Entropy 2023, 25(5), 778; https://doi.org/10.3390/e25050778
Submission received: 2 April 2023 / Revised: 30 April 2023 / Accepted: 2 May 2023 / Published: 10 May 2023

Abstract

:
To detect open circuit faults of grid-connected T-type inverters, this paper proposed a real-time method based on fast S transform and random forest. The three-phase fault currents of the inverter were used as the inputs of the new method and no additional sensors were needed. Some fault current harmonics and direct current components were selected as the fault features. Then, fast S transform was used to extract the features of fault currents, and random forest was used to recognize the features and the fault type, as well as locate the faulted switches. The simulation and experiments showed that the new method could detect open-circuit faults with low computation complexity and the detection accuracy was 100%. The real-time and accurate open circuit fault detection method was proven effective for grid-connected T-type inverter monitoring.

1. Introduction

Inverters are a common and necessary interface for new types of energies and energy storage units for the grid [1,2]. Additionally, with the increasing types of energy and more intelligent control strategies, the power grid is becoming smarter than ever before [3,4]. An inverter is generally composed of switches, LC filters, and a direct current power source.

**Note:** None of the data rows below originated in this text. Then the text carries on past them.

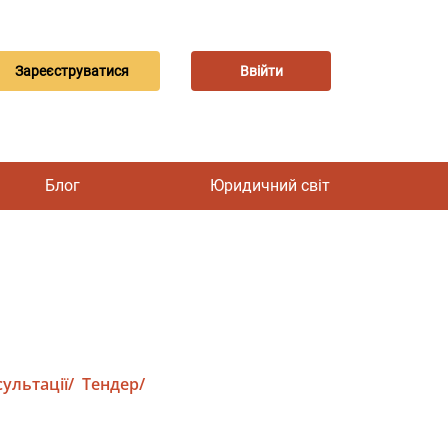
Зареєструватися
Ввійти
Блог
Юридичний світ
ультації/
Тендер/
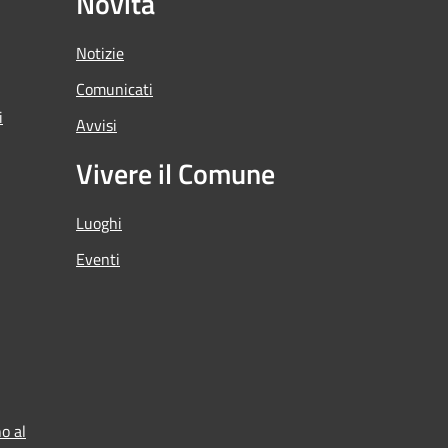
Novità
Notizie
Comunicati
i
Avvisi
Vivere il Comune
Luoghi
Eventi
o al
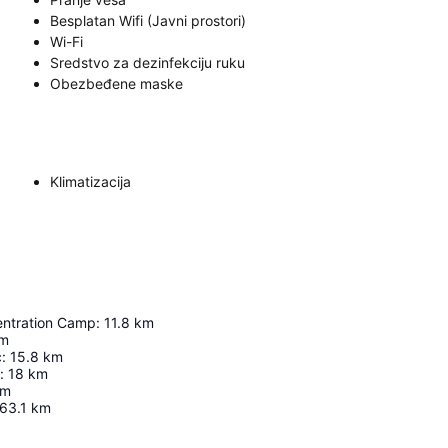
Besplatan Wifi (Javni prostori)
Wi-Fi
Sredstvo za dezinfekciju ruku
Obezbeđene maske
Klimatizacija
ntration Camp
:
11.8
km
m
ć
:
15.8
km
:
18
km
km
63.1
km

The switches are most likely to be faulted because of inappropriate operation or unqualified manufacture. There are two typical faults of switches, i.e., short-circuit fault, and open-circuit fault. The short circuit is quickly detected by the protection unit and cut out. Normally, the inverter with a short-circuit fault will be stopped immediately. However, the open-circuit fault is not responded to by the protection unit and the inverter keeps running with harmonics and direct current (DC) components, which are harmful to the power grid [5,6]. Hence, detecting the open-circuit fault of grid-connected inverters is essential for the health of the smart grids.
Three-level inverters are often used in high-voltage-level or large power grids. There are two main types of three-level inverters, i.e., neutral-point clamped inverters and T-type inverters. Both of these inverters have 12 switches, but share different circuit topologies [7]. The T-type inverters have no clamping diodes and no requirement for large flying capacitors, which reduces the power consumption and risk of capacitor fault of the inverter. There are three main kinds of methods for the open-circuit fault detection of inverters: data-driven methods, model-based methods, and signal processing methods.
Data-driven methods use the fault signal directly to train a model and use it to predict the open circuit fault [8]. The deep learning method was used in [9], a neural network was used in [10], and a relevance vector machine was used in [11]. The advantages of these methods are that they require no human involvement and they possess quick fault detection. However, the disadvantages are that the trained model is highly dependent on big training data and is not flexible with grid disturbances.
Model-based methods detect open-circuit faults based on the modeling of the physical inverter systems. Sub-space state variables are employed to create an inverter system, and the changing values of the state variables indicate different types of faults [12,13]. The advantages of these methods are their clear fault detection mechanisms and explainable results, while reliance on system parameters such as resistances and inductions of the power grid impair their further application in grids with insufficient knowledge of these parameters.
Signal processing methods find fault features by fault mechanism analysis and use signal processing methods to extract features such as wavelet transform [14], dq transform [15], fold lines [16], and Kalman filter [17]. Then, the extracted features of the signals are recognized by manual thresholds or machine learning to detect the faults. Signal processing methods take advantages of model-based methods, exploiting the fault mechanism, and of data-driven methods, detecting the faults by artificial intelligence.
In order to detect open-circuit faults without additional sensors, inverter DC voltage and currents are often used. By the analysis of the fault mechanism and faulted current waveforms, it is found that the time-varying DC components and harmonics can reflect the open-circuit fault of the T-type inverter. Hence, time–frequency methods can be useful in fault detection. Fast S transform is a time–frequency analysis method with low computation complexity and tunable resolution which can extract time-varying fault features accurately and quickly. Random forest is a classical, accurate, and few-parameter machine-learning method that can be used to train fault detection models. Then, the model is used to monitor the fault status of the inverter.
The merits of this work and the techniques used herein are as follows:
(1)
The open-circuit fault of a T-type inverter can be detected with high accuracy even if there are load changes;
(2)
The fault detection uses fast S transform and random forest, which can accommodate real-time applications;
(3)
The fault detection requires no manual threshold and additional sensors, which make the method useful in real industrial applications.
This paper is organized as follows: Section 2 shows the design of the new method; Section 3 gives the simulation and comparison of the new methods with existing methods; Section 4 shows the effectiveness of the experiments; and Section 5 summarizes the whole work.

2. The Proposed Method

To extract the open-circuit fault features of the T-type inverter, the fault mechanism should be studied first.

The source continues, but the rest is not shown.